= Task goal =
Nothing but the lines from the one that contains "Espinel es licenciada en Químicas, doctora en" through the end of the data should be reproduced, and each must match exactly.

= Provided data =
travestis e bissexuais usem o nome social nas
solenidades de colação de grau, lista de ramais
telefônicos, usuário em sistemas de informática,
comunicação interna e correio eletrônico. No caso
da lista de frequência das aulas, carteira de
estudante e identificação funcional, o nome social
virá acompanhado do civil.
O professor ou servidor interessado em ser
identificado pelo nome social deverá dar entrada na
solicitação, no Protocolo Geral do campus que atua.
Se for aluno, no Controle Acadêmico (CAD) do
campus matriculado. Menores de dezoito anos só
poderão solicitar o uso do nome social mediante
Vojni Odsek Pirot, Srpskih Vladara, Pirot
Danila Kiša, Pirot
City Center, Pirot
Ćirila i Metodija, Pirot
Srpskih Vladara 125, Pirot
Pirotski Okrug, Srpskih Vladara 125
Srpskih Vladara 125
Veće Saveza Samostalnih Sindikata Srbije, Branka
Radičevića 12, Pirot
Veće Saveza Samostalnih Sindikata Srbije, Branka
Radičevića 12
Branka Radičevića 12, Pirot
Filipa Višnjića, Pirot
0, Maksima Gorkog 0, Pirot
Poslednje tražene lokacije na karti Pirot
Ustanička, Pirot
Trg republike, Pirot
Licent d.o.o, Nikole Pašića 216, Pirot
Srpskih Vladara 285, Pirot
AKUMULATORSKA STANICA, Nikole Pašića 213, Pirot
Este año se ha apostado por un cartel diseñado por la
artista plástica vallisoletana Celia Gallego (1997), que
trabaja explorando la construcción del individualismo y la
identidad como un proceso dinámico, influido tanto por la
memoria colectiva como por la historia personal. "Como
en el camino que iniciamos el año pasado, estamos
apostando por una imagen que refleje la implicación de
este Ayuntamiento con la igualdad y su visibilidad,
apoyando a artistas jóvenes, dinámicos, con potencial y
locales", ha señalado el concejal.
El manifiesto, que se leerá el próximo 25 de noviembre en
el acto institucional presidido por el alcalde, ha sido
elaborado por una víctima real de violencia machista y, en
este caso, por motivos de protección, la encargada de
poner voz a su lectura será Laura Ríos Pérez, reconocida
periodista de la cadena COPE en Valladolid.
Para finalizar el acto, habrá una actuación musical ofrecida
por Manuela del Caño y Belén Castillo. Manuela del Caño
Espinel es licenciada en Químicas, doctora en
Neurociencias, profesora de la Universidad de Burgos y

= Problem solution =
Espinel es licenciada en Químicas, doctora en
Neurociencias, profesora de la Universidad de Burgos y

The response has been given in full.